## Exercise aim
Scan the following data for lines with "gente" and state how many there are, as a number only.
━━ Records supplied ━━
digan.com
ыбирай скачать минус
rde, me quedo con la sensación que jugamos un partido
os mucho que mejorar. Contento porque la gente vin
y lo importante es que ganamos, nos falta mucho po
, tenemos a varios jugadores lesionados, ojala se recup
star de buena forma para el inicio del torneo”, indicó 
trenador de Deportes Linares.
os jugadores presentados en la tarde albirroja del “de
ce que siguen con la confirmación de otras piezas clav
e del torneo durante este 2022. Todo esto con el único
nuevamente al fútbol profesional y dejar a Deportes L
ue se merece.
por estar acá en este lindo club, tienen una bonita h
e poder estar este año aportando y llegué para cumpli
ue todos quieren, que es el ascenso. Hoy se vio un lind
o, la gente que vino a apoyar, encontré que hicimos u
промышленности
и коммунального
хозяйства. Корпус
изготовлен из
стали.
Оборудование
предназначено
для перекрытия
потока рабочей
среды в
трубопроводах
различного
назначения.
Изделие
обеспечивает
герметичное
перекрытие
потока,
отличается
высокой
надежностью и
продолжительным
━━━
━━ Records supplied ━━
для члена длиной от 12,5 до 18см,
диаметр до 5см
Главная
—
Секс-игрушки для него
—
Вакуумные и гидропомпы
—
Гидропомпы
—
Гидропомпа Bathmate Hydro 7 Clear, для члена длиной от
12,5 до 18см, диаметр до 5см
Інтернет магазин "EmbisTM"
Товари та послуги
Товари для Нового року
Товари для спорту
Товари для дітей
━━━
## Task answer
2